▶ _DIRECTIONS_
From the line containing "ئے جاتے ہیں" down to the line containing "دبھی کچھ قربانیاں" in the records below, reproduce every line exactly, ends included, and omit all others.

▶ _DATA SUPPLIED_
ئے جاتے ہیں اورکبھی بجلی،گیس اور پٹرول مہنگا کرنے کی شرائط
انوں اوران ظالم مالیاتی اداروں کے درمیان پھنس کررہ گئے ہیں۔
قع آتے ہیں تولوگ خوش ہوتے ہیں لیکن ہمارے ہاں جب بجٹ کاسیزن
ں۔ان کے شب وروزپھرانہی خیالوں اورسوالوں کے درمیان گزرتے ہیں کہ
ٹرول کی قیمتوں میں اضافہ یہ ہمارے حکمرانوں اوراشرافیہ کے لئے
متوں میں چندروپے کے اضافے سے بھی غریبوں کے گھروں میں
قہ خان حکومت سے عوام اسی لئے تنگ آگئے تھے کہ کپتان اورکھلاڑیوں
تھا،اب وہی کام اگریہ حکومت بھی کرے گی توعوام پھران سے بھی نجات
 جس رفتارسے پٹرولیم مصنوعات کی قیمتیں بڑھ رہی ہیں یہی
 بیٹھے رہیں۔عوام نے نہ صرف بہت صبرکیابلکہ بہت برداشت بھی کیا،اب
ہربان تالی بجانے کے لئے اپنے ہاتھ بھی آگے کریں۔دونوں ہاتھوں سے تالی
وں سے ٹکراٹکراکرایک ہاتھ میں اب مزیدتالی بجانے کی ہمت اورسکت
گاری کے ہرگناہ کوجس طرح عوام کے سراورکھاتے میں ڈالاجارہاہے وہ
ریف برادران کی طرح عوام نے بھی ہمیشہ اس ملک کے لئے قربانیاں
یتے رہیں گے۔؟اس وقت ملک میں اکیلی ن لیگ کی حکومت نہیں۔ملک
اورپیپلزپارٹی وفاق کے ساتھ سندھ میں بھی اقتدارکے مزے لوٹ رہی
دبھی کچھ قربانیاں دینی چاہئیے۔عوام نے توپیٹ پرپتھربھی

...

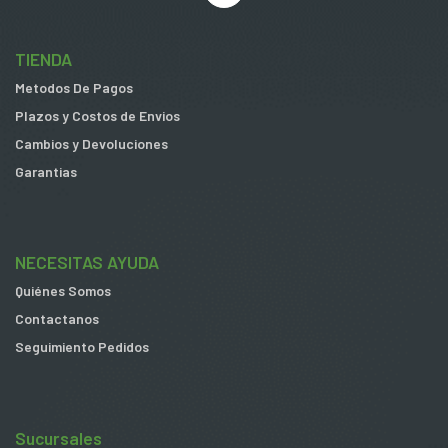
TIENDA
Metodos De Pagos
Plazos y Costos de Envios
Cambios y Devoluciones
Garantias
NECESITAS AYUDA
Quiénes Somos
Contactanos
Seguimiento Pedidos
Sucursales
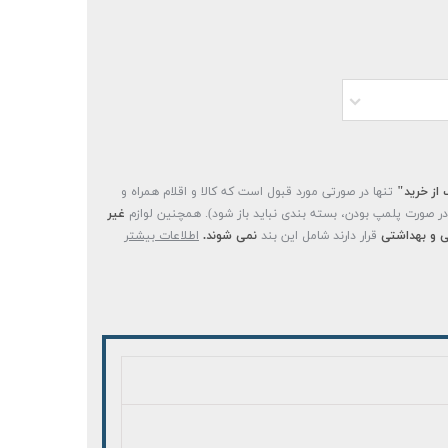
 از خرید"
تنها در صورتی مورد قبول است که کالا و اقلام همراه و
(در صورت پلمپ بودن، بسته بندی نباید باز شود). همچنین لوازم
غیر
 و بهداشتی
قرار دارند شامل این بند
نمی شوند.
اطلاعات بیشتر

...

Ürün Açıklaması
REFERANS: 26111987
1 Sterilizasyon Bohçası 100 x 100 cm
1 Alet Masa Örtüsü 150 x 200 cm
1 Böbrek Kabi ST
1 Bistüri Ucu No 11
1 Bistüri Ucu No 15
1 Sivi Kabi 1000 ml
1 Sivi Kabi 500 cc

▶ _ANSWER AREA_
ئے جاتے ہیں اورکبھی بجلی،گیس اور پٹرول مہنگا کرنے کی شرائط
انوں اوران ظالم مالیاتی اداروں کے درمیان پھنس کررہ گئے ہیں۔
قع آتے ہیں تولوگ خوش ہوتے ہیں لیکن ہمارے ہاں جب بجٹ کاسیزن
ں۔ان کے شب وروزپھرانہی خیالوں اورسوالوں کے درمیان گزرتے ہیں کہ
ٹرول کی قیمتوں میں اضافہ یہ ہمارے حکمرانوں اوراشرافیہ کے لئے
متوں میں چندروپے کے اضافے سے بھی غریبوں کے گھروں میں
قہ خان حکومت سے عوام اسی لئے تنگ آگئے تھے کہ کپتان اورکھلاڑیوں
تھا،اب وہی کام اگریہ حکومت بھی کرے گی توعوام پھران سے بھی نجات
 جس رفتارسے پٹرولیم مصنوعات کی قیمتیں بڑھ رہی ہیں یہی
 بیٹھے رہیں۔عوام نے نہ صرف بہت صبرکیابلکہ بہت برداشت بھی کیا،اب
ہربان تالی بجانے کے لئے اپنے ہاتھ بھی آگے کریں۔دونوں ہاتھوں سے تالی
وں سے ٹکراٹکراکرایک ہاتھ میں اب مزیدتالی بجانے کی ہمت اورسکت
گاری کے ہرگناہ کوجس طرح عوام کے سراورکھاتے میں ڈالاجارہاہے وہ
ریف برادران کی طرح عوام نے بھی ہمیشہ اس ملک کے لئے قربانیاں
یتے رہیں گے۔؟اس وقت ملک میں اکیلی ن لیگ کی حکومت نہیں۔ملک
اورپیپلزپارٹی وفاق کے ساتھ سندھ میں بھی اقتدارکے مزے لوٹ رہی
دبھی کچھ قربانیاں دینی چاہئیے۔عوام نے توپیٹ پرپتھربھی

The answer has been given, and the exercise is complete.